Windows Batch Jobs on Cloud Run

Written by David Liebert.

Background

I was recently asked to assist a large Australian company automate a regular process where they import a large amount of data from a set of proprietary databases which can only be read by a Windows executable which is provided by a third party. My client was confident that the process could be batched into parallel streams which could be processed with serverless Cloud technology but they needed assistance with the containerisation and container runtime.

It was pretty clear from the start that this process might be a great candidate for a serverless solution, in principle, but a few challenges occurred to me straight away, especially when my client mentioned a preference for Google Cloud Run.
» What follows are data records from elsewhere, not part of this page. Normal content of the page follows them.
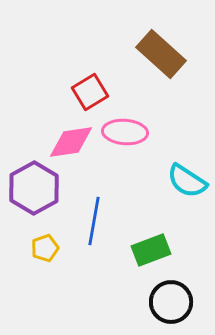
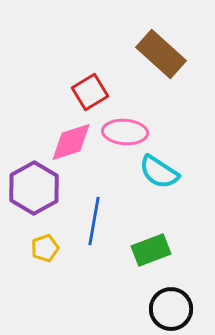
pink diamond: rotated 9 degrees counterclockwise
cyan semicircle: moved 28 px left, 9 px up
black circle: moved 7 px down
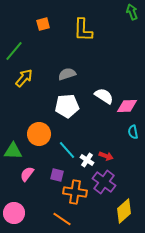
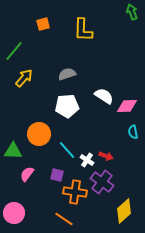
purple cross: moved 2 px left
orange line: moved 2 px right
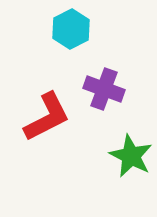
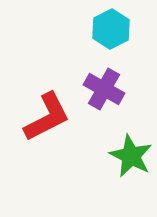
cyan hexagon: moved 40 px right
purple cross: rotated 9 degrees clockwise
The challenges that struck me immediately were:

Although Google Cloud Run is very flexible about the kind of containers it can run (the marketing proudly states: “any language, any library, any binary”), it is seldom mentioned that only Linux containers are supported.
Cloud Run Services are suitable for HTTP based and event-driven applications. I wasn’t originally certain how suitable Cloud Run would be for a batch workload.
I understood from my client that the data files would be available in a Google Cloud storage bucket. I wasn’t sure how flexible Cloud Run could be about accessing persistent data and how easily it could distribute workload across multiple parallel batch jobs.
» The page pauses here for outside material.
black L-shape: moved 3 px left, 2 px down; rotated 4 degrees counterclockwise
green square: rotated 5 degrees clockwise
The obvious alternative I could have used was Kubernetes which:

Natively supports Windows nodes
Supports parallel batch workloads (via Job resources)
Supports many types of persistent (and ephemeral) disks.
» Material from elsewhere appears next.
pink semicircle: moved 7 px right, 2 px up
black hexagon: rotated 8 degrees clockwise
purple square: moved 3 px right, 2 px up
Despite Kubernetes being a valid option, I really liked the idea of using Cloud Run because it scales to zero, and I didn’t want to have to create and then later destroy a Kubernetes cluster (with Windows nodes) in order to solve an essentially simple problem. Also, I had little experience with GKE Windows Nodes and Windows Containers on GKE and could not confirm from personal experience that they support all the Kubernetes features I might want to use. A little reading revealed that Windows GKE nodes lack quite a few features compared to Linux nodes, such as support for spot instances and preemptible instances (according to documentation).

Ultimately, I found it is possible to meet my client’s requirements with Cloud Run by using some relatively new features of Cloud Run and a bit of creativity. Below I will explain the different parts of the solution.

Windows Executables on Cloud Run

Although Cloud Run does not support Windows containers, it is possible to run Windows executables on Linux, at least in many cases. The Wine Project has been around since 1993 with the aim of providing a compatibility layer for running Windows software on Linux. Although it has a long history, Wine is still a work in progress, but most of the challenges are with running Windows GUI software. Windows text-mode terminal applications are far less of a challenge and generally run well.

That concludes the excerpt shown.